When I started to record the lives of the famous 'Tuners' of the motorcycle world, I guessed that about 30 articles would cover the geniuses who had entrapped my youth, when I should have been concentrating on more worthy matters. I had decided that a tuner was one who could bring an existing design to a perfect pitch but I soon realised that there were many designers who had been at the forefront and had then developed their initial design to almost perfection. Think Walter Moore (my hero), George Brough, Peter Williams, or Arthur Carroll for example.

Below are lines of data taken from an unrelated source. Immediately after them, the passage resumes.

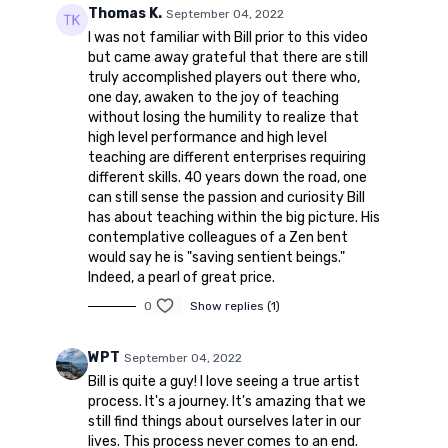
Thomas K.
September 04, 2022
I was not familiar with Bill prior to this video
but came away grateful that there are still
truly accomplished players out there who,
one day, awaken to the joy of teaching
without losing the humility to realize that
high level performance and high level
teaching are different enterprises requiring
different skills. 40 years down the road, one
can still sense the passion and curiosity Bill
has about teaching within the big picture. His
contemplative colleagues of a Zen bent
would say he is "saving sentient beings."
Indeed, a pearl of great price.
0
Show replies (1)
WPT
September 04, 2022
Bill is quite a guy! I love seeing a true artist
process. It's a journey. It's amazing that we
still find things about ourselves later in our
lives. This process never comes to an end.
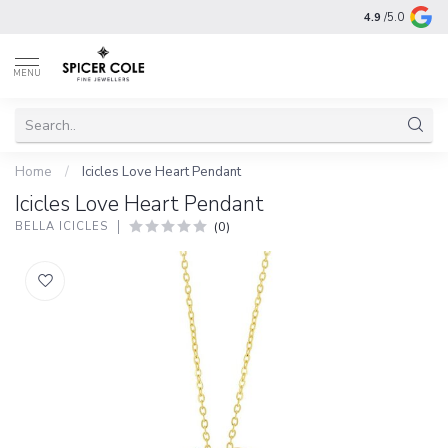
4.9
/5.0
MENU
Home
/
Icicles Love Heart Pendant
Icicles Love Heart Pendant
(0)
BELLA ICICLES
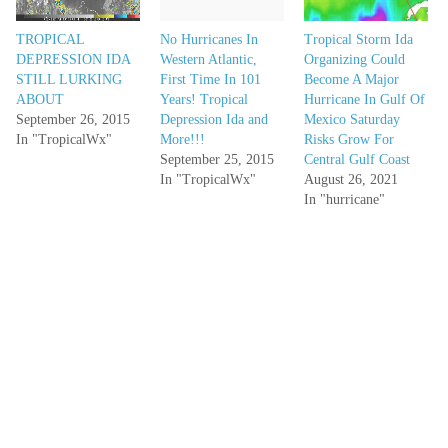
TROPICAL
No Hurricanes In
Tropical Storm Ida
DEPRESSION IDA
Western Atlantic,
Organizing Could
STILL LURKING
First Time In 101
Become A Major
ABOUT
Years! Tropical
Hurricane In Gulf Of
September 26, 2015
Depression Ida and
Mexico Saturday
In "TropicalWx"
More!!!
Risks Grow For
September 25, 2015
Central Gulf Coast
In "TropicalWx"
August 26, 2021
In "hurricane"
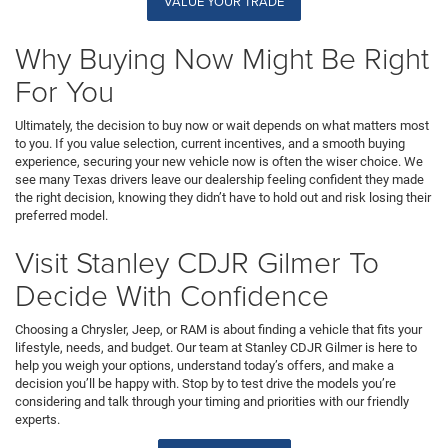
VALUE YOUR TRADE
Why Buying Now Might Be Right
For You
Ultimately, the decision to buy now or wait depends on what matters most
to you. If you value selection, current incentives, and a smooth buying
experience, securing your new vehicle now is often the wiser choice. We
see many Texas drivers leave our dealership feeling confident they made
the right decision, knowing they didn’t have to hold out and risk losing their
preferred model.
Visit Stanley CDJR Gilmer To
Decide With Confidence
Choosing a Chrysler, Jeep, or RAM is about finding a vehicle that fits your
lifestyle, needs, and budget. Our team at Stanley CDJR Gilmer is here to
help you weigh your options, understand today’s offers, and make a
decision you’ll be happy with. Stop by to test drive the models you’re
considering and talk through your timing and priorities with our friendly
experts.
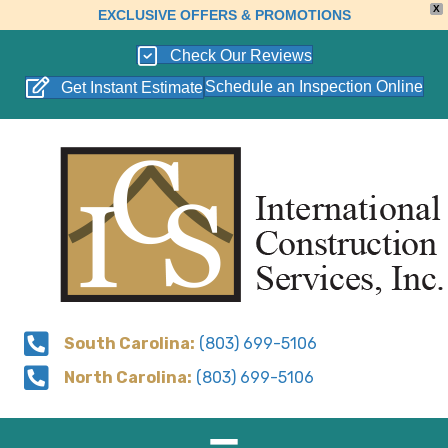
X
EXCLUSIVE OFFERS & PROMOTIONS
Check Our Reviews
Schedule an Inspection Online
Get Instant Estimate
South Carolina:
(803) 699-5106
North Carolina:
(803) 699-5106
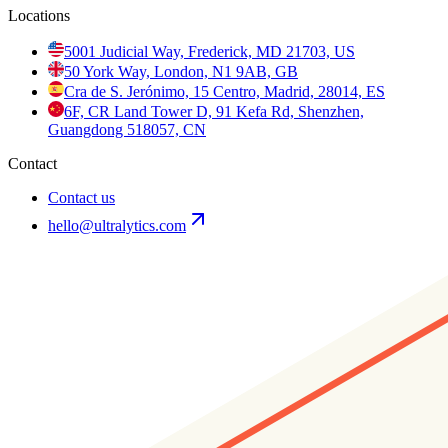
Locations
5001 Judicial Way, Frederick, MD 21703, US
50 York Way, London, N1 9AB, GB
Cra de S. Jerónimo, 15 Centro, Madrid, 28014, ES
6F, CR Land Tower D, 91 Kefa Rd, Shenzhen,
Guangdong 518057, CN
Contact
Contact us
hello@ultralytics.com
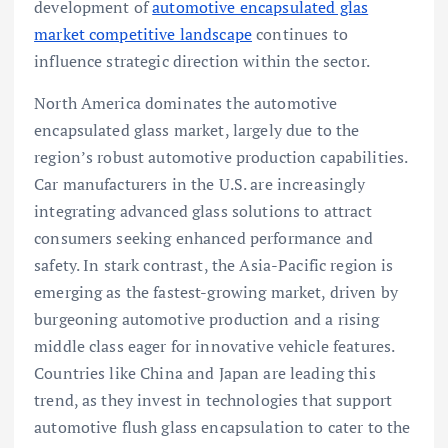
development of
automotive encapsulated glas
market competitive landscape
continues to
influence strategic direction within the sector.
North America dominates the automotive
encapsulated glass market, largely due to the
region’s robust automotive production capabilities.
Car manufacturers in the U.S. are increasingly
integrating advanced glass solutions to attract
consumers seeking enhanced performance and
safety. In stark contrast, the Asia-Pacific region is
emerging as the fastest-growing market, driven by
burgeoning automotive production and a rising
middle class eager for innovative vehicle features.
Countries like China and Japan are leading this
trend, as they invest in technologies that support
automotive flush glass encapsulation to cater to the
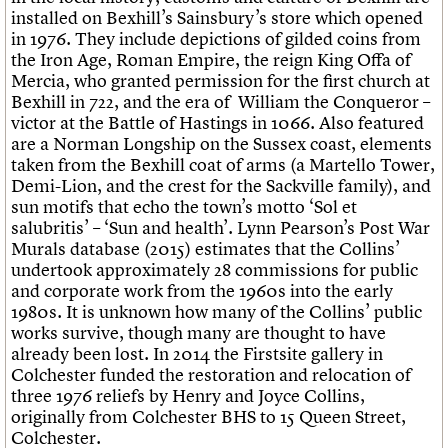
We are C20
installed on Bexhill’s Sainsbury’s store which opened
in 1976. They include depictions of gilded coins from
Join us
Login
the Iron Age, Roman Empire, the reign King Offa of
Mercia, who granted permission for the first church at
Bexhill in 722, and the era of William the Conqueror –
victor at the Battle of Hastings in 1066. Also featured
are a Norman Longship on the Sussex coast, elements
taken from the Bexhill coat of arms (a Martello Tower,
Demi-Lion, and the crest for the Sackville family), and
sun motifs that echo the town’s motto ‘Sol et
salubritis’ – ‘Sun and health’. Lynn Pearson’s Post War
Murals database (2015) estimates that the Collins’
undertook approximately 28 commissions for public
and corporate work from the 1960s into the early
1980s. It is unknown how many of the Collins’ public
works survive, though many are thought to have
already been lost. In 2014 the Firstsite gallery in
Colchester funded the restoration and relocation of
three 1976 reliefs by Henry and Joyce Collins,
originally from Colchester BHS to 15 Queen Street,
Colchester.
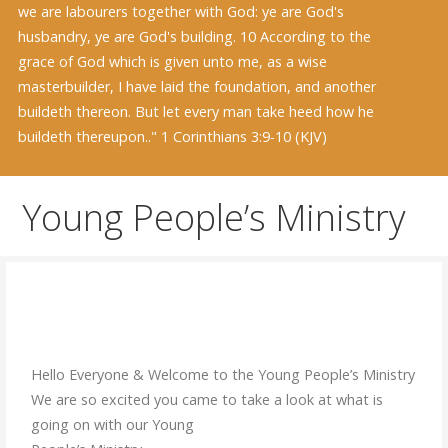
we are labourers together with God: ye are God's
husbandry, ye are God's building. 10 According to the
grace of God which is given unto me, as a wise
masterbuilder, I have laid the foundation, and another
buildeth thereon. But let every man take heed how he
buildeth thereupon.." 1 Corinthians 3:9-10 (KJV)
Young People’s Ministry
Hello Everyone & Welcome to the Young People’s Ministry
We are so excited you came to take a look at what is
going on with our Young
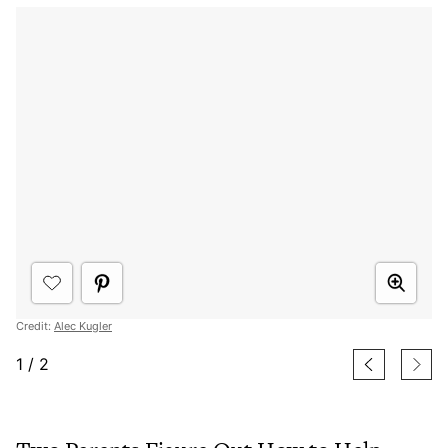
Credit:
Alec Kugler
1
/
2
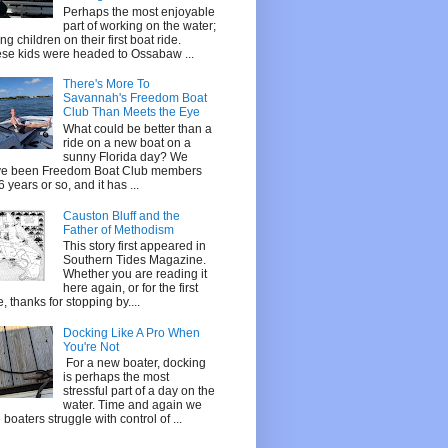
Perhaps the most enjoyable
part of working on the water;
ing children on their first boat ride.
se kids were headed to Ossabaw ...
There's More To
Savannah's Freedom Boat
Club Than Meets the Eye
What could be better than a
ride on a new boat on a
sunny Florida day? We
e been Freedom Boat Club members
 6 years or so, and it has ...
Causton Bluff and the
Father of Methodism
This story first appeared in
Southern Tides Magazine.
Whether you are reading it
here again, or for the first
e, thanks for stopping by....
Docking Like A Pro When
You're Not
For a new boater, docking
is perhaps the most
stressful part of a day on the
water. Time and again we
 boaters struggle with control of ...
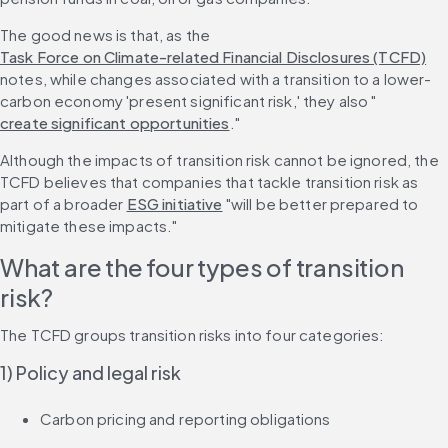
The good news is that, as the 
Task Force on Climate-related Financial Disclosures (TCFD)
notes, while changes associated with a transition to a lower-
carbon economy 'present significant risk,' they also "
create significant opportunities
."
Although the impacts of transition risk cannot be ignored, the 
TCFD believes that companies that tackle transition risk as 
part of a broader 
ESG initiative
 "will be better prepared to 
mitigate these impacts."
What are the four types of transition 
risk?
The TCFD groups transition risks into four categories:
1) Policy and legal risk
Carbon pricing and reporting obligations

I have included Granville Bradshaw in this series with slight tongue in cheek, because although he was a brilliant designer and marketer, his life's work, as he recounted to 'Motor Sport' in 1960, was to build a better object, prove that it was viable and then move on. He would either sell off his designs, like the ABC engine as the basis of Fitz's R32 BMW, or leave the design to the bean stealers, production engineers and salesmen to market the finished and part-tested product. He only mentions once regretting this style after BMW won their first Tourist Trophy race in the late thirties.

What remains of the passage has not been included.